Donnerstag, 25. April 2024

Archiv

Mazedonisch-serbische Grenze
Profit aus der Not der Flüchtlinge

Die Grenzen sind geschlossen, weiter wollen die Flüchtlinge trotzdem. Von ihrer Not profitieren andere: Einige in der mazedonisch-serbischen Grenzregion verdienten sich ein Zubrot als Schleuser, erzählt ein Dorfbewohner. Sie machten das, weil es dort keine Arbeit gebe.

Von Stephan Ozsvath | 08.04.2016
    Flüchtlinge versuchen, in Mazedonien einen Zug Richtung Serbien zu nehmen.
    Flüchtlinge versuchen, in Mazedonien einen Zug Richtung Serbien zu nehmen. (dpa-Bildfunk / EPA / Georgi Licovski)
    Vom Schulhof des kleinen Albaner-Dorfs Vaksince an der mazedonisch-serbischen Grenze dringen Kinder-Stimmen hoch zum alten Steinbruch.
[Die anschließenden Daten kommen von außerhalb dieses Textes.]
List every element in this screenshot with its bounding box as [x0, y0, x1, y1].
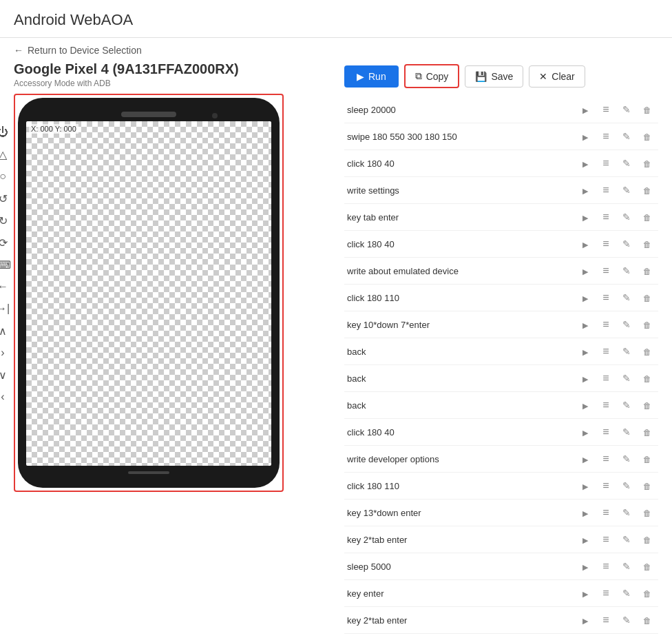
reorder-command-btn[interactable] [598, 612, 614, 628]
delete-command-btn[interactable] [639, 289, 655, 306]
edit-command-btn[interactable] [618, 316, 635, 333]
chevron-down-btn[interactable]: ∨ [0, 365, 12, 384]
edit-command-btn[interactable] [618, 451, 635, 467]
refresh-btn[interactable]: ⟳ [0, 233, 12, 252]
reorder-command-btn[interactable] [598, 289, 614, 306]
back-nav[interactable]: ← Return to Device Selection [0, 38, 672, 61]
edit-command-btn[interactable] [618, 155, 635, 172]
command-row: click 180 40 [344, 150, 658, 177]
edit-command-btn[interactable] [618, 585, 635, 601]
chevron-right-btn[interactable]: › [0, 343, 12, 362]
run-command-btn[interactable] [577, 128, 594, 145]
delete-command-btn[interactable] [639, 397, 655, 413]
delete-command-btn[interactable] [639, 504, 655, 521]
delete-command-btn[interactable] [639, 424, 655, 440]
delete-command-btn[interactable] [639, 182, 655, 198]
chevron-left-btn[interactable]: ‹ [0, 387, 12, 407]
reorder-command-btn[interactable] [598, 263, 614, 279]
chevron-up-btn[interactable]: ∧ [0, 321, 12, 340]
run-command-btn[interactable] [577, 612, 594, 628]
reorder-command-btn[interactable] [598, 558, 614, 575]
delete-command-btn[interactable] [639, 128, 655, 145]
arrow-left-btn[interactable]: ← [0, 277, 12, 296]
run-command-btn[interactable] [577, 370, 594, 387]
delete-command-btn[interactable] [639, 451, 655, 467]
run-command-btn[interactable] [577, 504, 594, 521]
arrow-right-bar-btn[interactable]: →| [0, 299, 12, 318]
keyboard-btn[interactable]: ⌨ [0, 255, 12, 274]
edit-command-btn[interactable] [618, 558, 635, 575]
save-button[interactable]: 💾 Save [465, 65, 523, 88]
reorder-command-btn[interactable] [598, 451, 614, 467]
edit-command-btn[interactable] [618, 263, 635, 279]
reorder-command-btn[interactable] [598, 128, 614, 145]
run-command-btn[interactable] [577, 531, 594, 548]
rotate-left-btn[interactable]: ↺ [0, 189, 12, 208]
run-command-btn[interactable] [577, 451, 594, 467]
edit-command-btn[interactable] [618, 397, 635, 413]
run-command-btn[interactable] [577, 558, 594, 575]
delete-command-btn[interactable] [639, 585, 655, 601]
delete-command-btn[interactable] [639, 236, 655, 252]
reorder-command-btn[interactable] [598, 182, 614, 198]
reorder-command-btn[interactable] [598, 101, 614, 118]
run-command-btn[interactable] [577, 477, 594, 494]
edit-command-btn[interactable] [618, 236, 635, 252]
run-command-btn[interactable] [577, 182, 594, 198]
reorder-command-btn[interactable] [598, 531, 614, 548]
run-command-btn[interactable] [577, 343, 594, 360]
run-command-btn[interactable] [577, 397, 594, 413]
run-command-btn[interactable] [577, 101, 594, 118]
delete-command-btn[interactable] [639, 209, 655, 225]
home-btn[interactable]: △ [0, 145, 12, 164]
edit-command-btn[interactable] [618, 531, 635, 548]
reorder-command-btn[interactable] [598, 477, 614, 494]
reorder-command-btn[interactable] [598, 585, 614, 601]
run-command-btn[interactable] [577, 155, 594, 172]
run-command-btn[interactable] [577, 209, 594, 225]
reorder-command-btn[interactable] [598, 209, 614, 225]
edit-command-btn[interactable] [618, 209, 635, 225]
edit-command-btn[interactable] [618, 289, 635, 306]
rotate-right-btn[interactable]: ↻ [0, 211, 12, 230]
edit-command-btn[interactable] [618, 612, 635, 628]
edit-command-btn[interactable] [618, 182, 635, 198]
reorder-command-btn[interactable] [598, 370, 614, 387]
edit-command-btn[interactable] [618, 504, 635, 521]
run-command-btn[interactable] [577, 424, 594, 440]
edit-command-btn[interactable] [618, 101, 635, 118]
reorder-command-btn[interactable] [598, 504, 614, 521]
run-button[interactable]: ▶ Run [344, 65, 399, 88]
reorder-command-btn[interactable] [598, 424, 614, 440]
edit-command-btn[interactable] [618, 424, 635, 440]
reorder-command-btn[interactable] [598, 155, 614, 172]
run-command-btn[interactable] [577, 263, 594, 279]
delete-command-btn[interactable] [639, 370, 655, 387]
phone-screen[interactable]: X: 000 Y: 000 [26, 121, 271, 466]
edit-command-btn[interactable] [618, 343, 635, 360]
delete-command-btn[interactable] [639, 263, 655, 279]
edit-command-btn[interactable] [618, 370, 635, 387]
edit-command-btn[interactable] [618, 128, 635, 145]
copy-button[interactable]: ⧉ Copy [404, 64, 460, 88]
run-command-btn[interactable] [577, 236, 594, 252]
delete-command-btn[interactable] [639, 101, 655, 118]
run-command-btn[interactable] [577, 289, 594, 306]
reorder-command-btn[interactable] [598, 397, 614, 413]
delete-command-btn[interactable] [639, 531, 655, 548]
reorder-command-btn[interactable] [598, 236, 614, 252]
delete-command-btn[interactable] [639, 155, 655, 172]
run-command-btn[interactable] [577, 316, 594, 333]
run-command-btn[interactable] [577, 585, 594, 601]
delete-command-btn[interactable] [639, 477, 655, 494]
edit-command-btn[interactable] [618, 477, 635, 494]
delete-command-btn[interactable] [639, 558, 655, 575]
reorder-command-btn[interactable] [598, 343, 614, 360]
back-btn-circle[interactable]: ○ [0, 167, 12, 186]
clear-button[interactable]: ✕ Clear [529, 65, 585, 88]
delete-command-btn[interactable] [639, 316, 655, 333]
delete-command-btn[interactable] [639, 612, 655, 628]
reorder-command-btn[interactable] [598, 316, 614, 333]
delete-command-btn[interactable] [639, 343, 655, 360]
power-btn[interactable]: ⏻ [0, 123, 12, 142]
Dort warten 45 Migranten darauf, dass es dunkel wird.
    "Dann gehen wir nach Serbien", sagt Husnain aus Kabul. "Wir sind vor fünf Tagen her gekommen. Mit dem Zug." Griechen hätten die ganze Gruppe da rein gesetzt. Und egal, ob die mazedonische oder die serbische Grenze geschlossen sei, er gehe weiter.
    Mit dem Zug über die Grenze
    Er spricht nicht gut Englisch, es sind nur Brocken. Aber es wird doch deutlich, was er sagen will: Die Griechen hätten sie in einem Güterzug weiter geschickt – gegen Bakschisch. "100 Euro pro Person", erzählt der Afghane. Das Ziel sei Serbien, hätten sie gesagt, aber der Zug sei nur bis Mazedonien gefahren.
    Jetzt will er nach Deutschland, sagt der Afghane. In der Migranten-Gruppe sind einige Menschen vom Hindukusch, Leute aus Sri Lanka, Iraker und welche vom Maghreb, ein Algerier, der schon drei Jahre in Offenburg gelebt hat, wie er sagt, und Marokkaner – die meisten sind junge Männer zwischen 20 und 30 Jahren, nur wenige Frauen warten bei dem mazedonischen Dorf auf ihre Chance, über die Grenze zu kommen.
    "Ich komme aus Marokko, ich heiße Mohammed", sagt ein 26-Jähriger und zeigt Fotos seiner Familie. Sein Vater Achmed sei Polizist in Marokko. Seine Mutter und sein 19 Jahre alter Bruder lebten in Spanien.
    Not der Migranten wird zum Geschäft
    Dorthin will auch Mohammed, sagt er, Mazedonien hinter sich lassen. Im Dorf Vaksince wohnen nur etwa 1.000 Menschen - hier leben Albaner, es gibt ein paar Cafés, und ein paar Dorfbewohner verdienen sich offenbar auch ein Zubrot als Schleuser, erzählt dieser Mann.
    "Bestimmt 20 wurden verhaftet, die aus der Not der Migranten ein Geschäft gemacht haben. Es gibt hier sonst keine Jobs", sagt er. "Deswegen haben sie das gemacht."
    Schimpfend gesellt sich ein anderer dazu. Und er hat auch schon einen Schuldigen ausgemacht: Den Staat.
    "Hier bekommen Leute Probleme, werden verhaftet. Dabei muss der Staat etwas unternehmen. Die sollen gefälligst verhindern, dass die überhaupt herkommen. Aber der Staat selbst bringt sie her. Ich nicht."
    Einer der Dorfbewohner empört sich: wie es denn sein könne, dass mazedonische Taxifahrer aus Gevgelija an der mazedonisch-griechischen Grenze die Migranten 200 Kilometer weit, bis in die Dorfmitte nach Vaksince bringen könnten, ohne dass sie unterwegs angehalten würden.
    Der Weg der Illegalen über den Feldweg ist von Müll gesäumt: Plastikflaschen und griechische Zigaretten-Schachteln liegen im Gras, unnötiger Ballast. Dass hier Verbotenes geschieht, ist nicht neu. Der Pfad über den Berg ist eine alte Schmuggler-Route. Als der serbische Autokrat Milosevic noch an der Macht war, fanden hier Öl, Benzin und Zigaretten den Weg nach Miratovac - einem kleinen serbischen Dorf jenseits der Grenze. Es ist nur zwei Kilometer entfernt. Hinter dem Berg.